##### Data #####

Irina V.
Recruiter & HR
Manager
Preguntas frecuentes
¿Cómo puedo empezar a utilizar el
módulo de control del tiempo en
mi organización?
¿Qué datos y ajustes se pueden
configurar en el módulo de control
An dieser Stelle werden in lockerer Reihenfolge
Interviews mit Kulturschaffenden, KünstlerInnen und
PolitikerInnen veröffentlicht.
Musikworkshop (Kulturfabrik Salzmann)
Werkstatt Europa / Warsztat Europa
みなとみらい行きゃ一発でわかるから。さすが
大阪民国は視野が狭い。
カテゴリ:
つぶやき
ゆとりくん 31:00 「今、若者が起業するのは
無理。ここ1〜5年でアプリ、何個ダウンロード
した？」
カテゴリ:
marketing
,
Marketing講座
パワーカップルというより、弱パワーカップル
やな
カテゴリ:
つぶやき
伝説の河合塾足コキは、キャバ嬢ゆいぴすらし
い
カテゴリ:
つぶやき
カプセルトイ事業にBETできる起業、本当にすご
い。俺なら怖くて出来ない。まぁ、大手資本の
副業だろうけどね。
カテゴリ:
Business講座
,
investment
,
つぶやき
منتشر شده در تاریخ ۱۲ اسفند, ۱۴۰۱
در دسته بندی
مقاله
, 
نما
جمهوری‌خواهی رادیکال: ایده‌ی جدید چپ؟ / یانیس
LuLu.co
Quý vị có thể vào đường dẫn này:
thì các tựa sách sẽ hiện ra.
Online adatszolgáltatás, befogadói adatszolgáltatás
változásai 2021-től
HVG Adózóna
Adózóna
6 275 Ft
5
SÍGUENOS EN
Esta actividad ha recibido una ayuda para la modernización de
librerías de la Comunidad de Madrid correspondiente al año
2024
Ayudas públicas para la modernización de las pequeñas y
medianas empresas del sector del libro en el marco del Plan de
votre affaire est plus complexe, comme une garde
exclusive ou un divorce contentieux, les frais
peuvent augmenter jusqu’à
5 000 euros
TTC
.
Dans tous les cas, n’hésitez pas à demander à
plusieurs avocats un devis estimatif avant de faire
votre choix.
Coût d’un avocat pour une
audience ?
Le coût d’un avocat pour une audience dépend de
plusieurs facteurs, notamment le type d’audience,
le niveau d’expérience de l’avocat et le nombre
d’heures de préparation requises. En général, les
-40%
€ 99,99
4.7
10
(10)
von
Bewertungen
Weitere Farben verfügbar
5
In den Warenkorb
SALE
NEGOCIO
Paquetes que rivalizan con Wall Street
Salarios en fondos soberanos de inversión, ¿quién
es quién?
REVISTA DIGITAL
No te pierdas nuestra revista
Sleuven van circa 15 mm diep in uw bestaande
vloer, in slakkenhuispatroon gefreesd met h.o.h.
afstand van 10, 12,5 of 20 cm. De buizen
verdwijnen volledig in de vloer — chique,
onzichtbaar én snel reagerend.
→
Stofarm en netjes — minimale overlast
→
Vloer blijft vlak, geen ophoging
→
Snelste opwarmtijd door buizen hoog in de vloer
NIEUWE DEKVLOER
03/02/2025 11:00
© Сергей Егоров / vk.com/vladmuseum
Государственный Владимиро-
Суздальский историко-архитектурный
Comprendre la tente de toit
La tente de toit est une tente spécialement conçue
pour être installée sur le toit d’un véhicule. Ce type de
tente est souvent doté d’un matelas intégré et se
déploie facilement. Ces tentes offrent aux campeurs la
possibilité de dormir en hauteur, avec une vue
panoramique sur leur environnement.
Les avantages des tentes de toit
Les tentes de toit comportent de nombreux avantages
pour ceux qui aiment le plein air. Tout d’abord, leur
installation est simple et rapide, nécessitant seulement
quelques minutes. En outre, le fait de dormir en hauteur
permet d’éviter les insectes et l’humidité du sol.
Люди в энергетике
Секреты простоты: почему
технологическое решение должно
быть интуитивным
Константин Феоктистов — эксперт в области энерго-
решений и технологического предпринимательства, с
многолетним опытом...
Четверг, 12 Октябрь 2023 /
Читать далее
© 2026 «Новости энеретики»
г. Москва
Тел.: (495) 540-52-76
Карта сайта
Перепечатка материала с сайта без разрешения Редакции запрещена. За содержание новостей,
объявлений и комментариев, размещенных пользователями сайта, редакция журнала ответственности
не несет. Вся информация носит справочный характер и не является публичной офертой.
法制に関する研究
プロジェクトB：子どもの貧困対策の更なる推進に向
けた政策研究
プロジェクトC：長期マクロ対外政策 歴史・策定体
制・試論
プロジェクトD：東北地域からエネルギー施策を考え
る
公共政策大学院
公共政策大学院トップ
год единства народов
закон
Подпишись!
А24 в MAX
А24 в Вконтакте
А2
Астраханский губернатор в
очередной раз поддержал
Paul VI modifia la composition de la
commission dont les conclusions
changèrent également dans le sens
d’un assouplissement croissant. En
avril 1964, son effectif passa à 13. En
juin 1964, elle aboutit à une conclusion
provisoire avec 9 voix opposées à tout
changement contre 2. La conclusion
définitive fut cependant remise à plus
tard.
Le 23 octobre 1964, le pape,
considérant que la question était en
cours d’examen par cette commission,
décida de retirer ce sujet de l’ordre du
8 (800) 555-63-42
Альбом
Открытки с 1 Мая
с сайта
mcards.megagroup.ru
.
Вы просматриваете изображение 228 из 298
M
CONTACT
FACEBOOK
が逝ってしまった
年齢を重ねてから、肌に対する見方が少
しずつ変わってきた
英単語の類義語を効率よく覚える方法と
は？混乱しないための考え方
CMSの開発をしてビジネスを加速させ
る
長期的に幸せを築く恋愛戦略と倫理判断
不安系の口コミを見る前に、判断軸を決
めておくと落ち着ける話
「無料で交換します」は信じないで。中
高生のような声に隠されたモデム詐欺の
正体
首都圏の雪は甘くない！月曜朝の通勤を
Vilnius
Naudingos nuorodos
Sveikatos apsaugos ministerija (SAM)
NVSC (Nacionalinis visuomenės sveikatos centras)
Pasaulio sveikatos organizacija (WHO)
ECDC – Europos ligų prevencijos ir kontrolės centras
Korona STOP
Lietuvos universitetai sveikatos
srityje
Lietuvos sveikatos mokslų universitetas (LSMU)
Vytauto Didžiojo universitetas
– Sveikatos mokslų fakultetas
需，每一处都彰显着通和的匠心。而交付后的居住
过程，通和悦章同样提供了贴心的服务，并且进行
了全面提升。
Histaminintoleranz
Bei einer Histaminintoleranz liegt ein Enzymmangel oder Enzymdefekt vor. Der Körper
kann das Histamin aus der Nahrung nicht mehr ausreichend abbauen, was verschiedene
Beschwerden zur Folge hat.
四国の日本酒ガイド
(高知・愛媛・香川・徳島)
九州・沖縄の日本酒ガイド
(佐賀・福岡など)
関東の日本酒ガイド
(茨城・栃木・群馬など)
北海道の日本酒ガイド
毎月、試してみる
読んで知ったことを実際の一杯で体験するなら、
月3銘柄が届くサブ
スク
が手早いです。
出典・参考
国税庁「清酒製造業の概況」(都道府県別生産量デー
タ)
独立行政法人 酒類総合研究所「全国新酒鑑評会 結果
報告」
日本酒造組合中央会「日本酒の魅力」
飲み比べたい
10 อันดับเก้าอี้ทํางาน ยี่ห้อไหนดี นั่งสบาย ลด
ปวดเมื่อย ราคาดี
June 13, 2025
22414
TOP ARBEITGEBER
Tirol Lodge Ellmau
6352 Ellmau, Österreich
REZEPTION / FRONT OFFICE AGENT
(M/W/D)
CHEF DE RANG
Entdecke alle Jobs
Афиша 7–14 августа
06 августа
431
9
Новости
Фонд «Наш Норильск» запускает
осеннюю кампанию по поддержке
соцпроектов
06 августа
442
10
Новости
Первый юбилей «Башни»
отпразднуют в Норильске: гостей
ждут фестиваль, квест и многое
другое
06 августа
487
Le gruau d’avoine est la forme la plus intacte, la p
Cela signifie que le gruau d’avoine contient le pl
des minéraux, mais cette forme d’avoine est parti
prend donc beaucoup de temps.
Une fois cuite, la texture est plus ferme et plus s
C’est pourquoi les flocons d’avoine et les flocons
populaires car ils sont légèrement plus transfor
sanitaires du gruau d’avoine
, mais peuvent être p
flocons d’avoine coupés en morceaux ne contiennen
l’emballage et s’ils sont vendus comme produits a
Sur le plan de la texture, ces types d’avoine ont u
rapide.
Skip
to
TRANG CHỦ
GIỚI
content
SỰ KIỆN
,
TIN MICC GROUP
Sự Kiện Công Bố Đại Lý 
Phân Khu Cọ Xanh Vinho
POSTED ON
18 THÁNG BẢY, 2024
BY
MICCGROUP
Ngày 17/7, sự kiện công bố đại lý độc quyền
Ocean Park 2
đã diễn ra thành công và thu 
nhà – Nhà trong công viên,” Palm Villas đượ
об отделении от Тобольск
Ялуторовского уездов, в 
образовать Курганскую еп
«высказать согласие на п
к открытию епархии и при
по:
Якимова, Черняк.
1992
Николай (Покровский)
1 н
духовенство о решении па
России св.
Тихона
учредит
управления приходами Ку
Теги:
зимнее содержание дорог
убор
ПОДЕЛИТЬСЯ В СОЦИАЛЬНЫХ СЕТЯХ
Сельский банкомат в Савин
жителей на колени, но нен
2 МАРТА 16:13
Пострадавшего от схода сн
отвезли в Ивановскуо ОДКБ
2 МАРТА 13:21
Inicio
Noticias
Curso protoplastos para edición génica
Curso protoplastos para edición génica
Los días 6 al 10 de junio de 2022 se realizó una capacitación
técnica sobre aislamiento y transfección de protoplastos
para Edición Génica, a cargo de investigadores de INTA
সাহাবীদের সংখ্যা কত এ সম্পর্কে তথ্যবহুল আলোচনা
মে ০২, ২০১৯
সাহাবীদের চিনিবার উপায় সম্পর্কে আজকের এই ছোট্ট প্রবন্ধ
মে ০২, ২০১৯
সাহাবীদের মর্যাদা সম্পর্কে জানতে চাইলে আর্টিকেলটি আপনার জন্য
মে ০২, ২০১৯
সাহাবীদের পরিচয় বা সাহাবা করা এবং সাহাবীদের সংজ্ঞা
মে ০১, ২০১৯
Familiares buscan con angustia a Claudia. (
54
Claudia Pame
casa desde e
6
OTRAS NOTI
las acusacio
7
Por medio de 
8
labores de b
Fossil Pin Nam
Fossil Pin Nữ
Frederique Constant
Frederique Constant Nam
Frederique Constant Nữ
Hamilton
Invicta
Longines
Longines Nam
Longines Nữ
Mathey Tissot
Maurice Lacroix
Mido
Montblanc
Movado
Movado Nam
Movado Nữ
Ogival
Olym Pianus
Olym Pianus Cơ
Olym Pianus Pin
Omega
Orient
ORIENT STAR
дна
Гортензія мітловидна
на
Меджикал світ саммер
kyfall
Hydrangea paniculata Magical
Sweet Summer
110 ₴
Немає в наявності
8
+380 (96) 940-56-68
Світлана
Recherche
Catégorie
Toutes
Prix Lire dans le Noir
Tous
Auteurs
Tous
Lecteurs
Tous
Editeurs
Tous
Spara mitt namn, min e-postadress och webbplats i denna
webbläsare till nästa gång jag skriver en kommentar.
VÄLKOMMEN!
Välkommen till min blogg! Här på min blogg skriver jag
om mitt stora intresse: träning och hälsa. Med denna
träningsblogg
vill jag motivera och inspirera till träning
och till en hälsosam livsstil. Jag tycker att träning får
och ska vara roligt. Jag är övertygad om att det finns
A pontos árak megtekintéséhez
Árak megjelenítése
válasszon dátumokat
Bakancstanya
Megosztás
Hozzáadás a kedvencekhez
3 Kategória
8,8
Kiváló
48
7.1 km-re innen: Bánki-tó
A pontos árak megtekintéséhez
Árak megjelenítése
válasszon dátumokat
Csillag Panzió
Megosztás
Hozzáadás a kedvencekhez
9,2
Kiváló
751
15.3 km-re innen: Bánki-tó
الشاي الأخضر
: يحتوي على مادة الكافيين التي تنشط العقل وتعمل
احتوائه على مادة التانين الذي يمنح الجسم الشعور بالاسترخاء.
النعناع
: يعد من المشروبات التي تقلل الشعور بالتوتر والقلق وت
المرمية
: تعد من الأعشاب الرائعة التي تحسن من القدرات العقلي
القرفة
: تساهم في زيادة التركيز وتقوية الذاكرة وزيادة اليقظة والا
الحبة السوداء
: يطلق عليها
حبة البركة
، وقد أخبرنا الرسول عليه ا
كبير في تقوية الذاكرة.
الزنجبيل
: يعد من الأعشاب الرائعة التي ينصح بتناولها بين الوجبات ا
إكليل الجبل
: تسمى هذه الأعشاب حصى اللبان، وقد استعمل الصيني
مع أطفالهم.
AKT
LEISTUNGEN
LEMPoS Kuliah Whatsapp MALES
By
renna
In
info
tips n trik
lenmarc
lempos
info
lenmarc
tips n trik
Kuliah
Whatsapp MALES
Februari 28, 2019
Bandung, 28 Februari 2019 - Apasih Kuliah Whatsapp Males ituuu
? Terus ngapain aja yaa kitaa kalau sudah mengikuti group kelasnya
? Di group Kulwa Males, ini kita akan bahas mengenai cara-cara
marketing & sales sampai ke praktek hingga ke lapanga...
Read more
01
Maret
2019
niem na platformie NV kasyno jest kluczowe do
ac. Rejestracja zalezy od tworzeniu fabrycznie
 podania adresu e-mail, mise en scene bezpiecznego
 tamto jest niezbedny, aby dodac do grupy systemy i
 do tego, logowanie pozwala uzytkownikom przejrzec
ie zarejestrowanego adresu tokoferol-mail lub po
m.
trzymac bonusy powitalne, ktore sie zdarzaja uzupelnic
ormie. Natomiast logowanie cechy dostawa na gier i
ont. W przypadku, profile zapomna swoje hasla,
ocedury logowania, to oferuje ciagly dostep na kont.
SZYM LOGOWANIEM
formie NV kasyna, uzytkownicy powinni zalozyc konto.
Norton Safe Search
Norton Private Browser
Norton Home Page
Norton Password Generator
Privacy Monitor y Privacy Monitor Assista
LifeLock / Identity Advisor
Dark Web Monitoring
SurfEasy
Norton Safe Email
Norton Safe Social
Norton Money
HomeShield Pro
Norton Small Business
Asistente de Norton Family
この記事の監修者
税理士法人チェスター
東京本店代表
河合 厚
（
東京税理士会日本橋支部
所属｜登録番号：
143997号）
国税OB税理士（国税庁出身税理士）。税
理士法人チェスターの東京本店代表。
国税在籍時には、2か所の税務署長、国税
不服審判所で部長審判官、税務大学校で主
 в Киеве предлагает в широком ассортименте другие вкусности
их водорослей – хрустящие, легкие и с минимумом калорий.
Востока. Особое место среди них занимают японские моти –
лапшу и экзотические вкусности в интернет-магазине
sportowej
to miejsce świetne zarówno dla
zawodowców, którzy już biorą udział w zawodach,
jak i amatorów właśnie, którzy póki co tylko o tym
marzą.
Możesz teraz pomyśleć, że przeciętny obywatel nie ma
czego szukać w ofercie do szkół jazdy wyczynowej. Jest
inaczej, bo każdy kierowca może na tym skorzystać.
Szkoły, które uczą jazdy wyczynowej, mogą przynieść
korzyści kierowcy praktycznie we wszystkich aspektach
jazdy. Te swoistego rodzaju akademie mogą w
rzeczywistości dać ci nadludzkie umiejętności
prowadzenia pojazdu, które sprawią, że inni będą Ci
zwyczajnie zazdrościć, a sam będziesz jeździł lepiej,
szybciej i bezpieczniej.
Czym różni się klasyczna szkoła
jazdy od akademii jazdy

#####

• _Problem to work on_: Please copy, word for word, every line from the first line of the records through the line containing "változásai 2021-től", with both of those lines included and nothing else.

• _Result_:
Irina V.
Recruiter & HR
Manager
Preguntas frecuentes
¿Cómo puedo empezar a utilizar el
módulo de control del tiempo en
mi organización?
¿Qué datos y ajustes se pueden
configurar en el módulo de control
An dieser Stelle werden in lockerer Reihenfolge
Interviews mit Kulturschaffenden, KünstlerInnen und
PolitikerInnen veröffentlicht.
Musikworkshop (Kulturfabrik Salzmann)
Werkstatt Europa / Warsztat Europa
みなとみらい行きゃ一発でわかるから。さすが
大阪民国は視野が狭い。
カテゴリ:
つぶやき
ゆとりくん 31:00 「今、若者が起業するのは
無理。ここ1〜5年でアプリ、何個ダウンロード
した？」
カテゴリ:
marketing
,
Marketing講座
パワーカップルというより、弱パワーカップル
やな
カテゴリ:
つぶやき
伝説の河合塾足コキは、キャバ嬢ゆいぴすらし
い
カテゴリ:
つぶやき
カプセルトイ事業にBETできる起業、本当にすご
い。俺なら怖くて出来ない。まぁ、大手資本の
副業だろうけどね。
カテゴリ:
Business講座
,
investment
,
つぶやき
منتشر شده در تاریخ ۱۲ اسفند, ۱۴۰۱
در دسته بندی
مقاله
, 
نما
جمهوری‌خواهی رادیکال: ایده‌ی جدید چپ؟ / یانیس
LuLu.co
Quý vị có thể vào đường dẫn này:
thì các tựa sách sẽ hiện ra.
Online adatszolgáltatás, befogadói adatszolgáltatás
változásai 2021-től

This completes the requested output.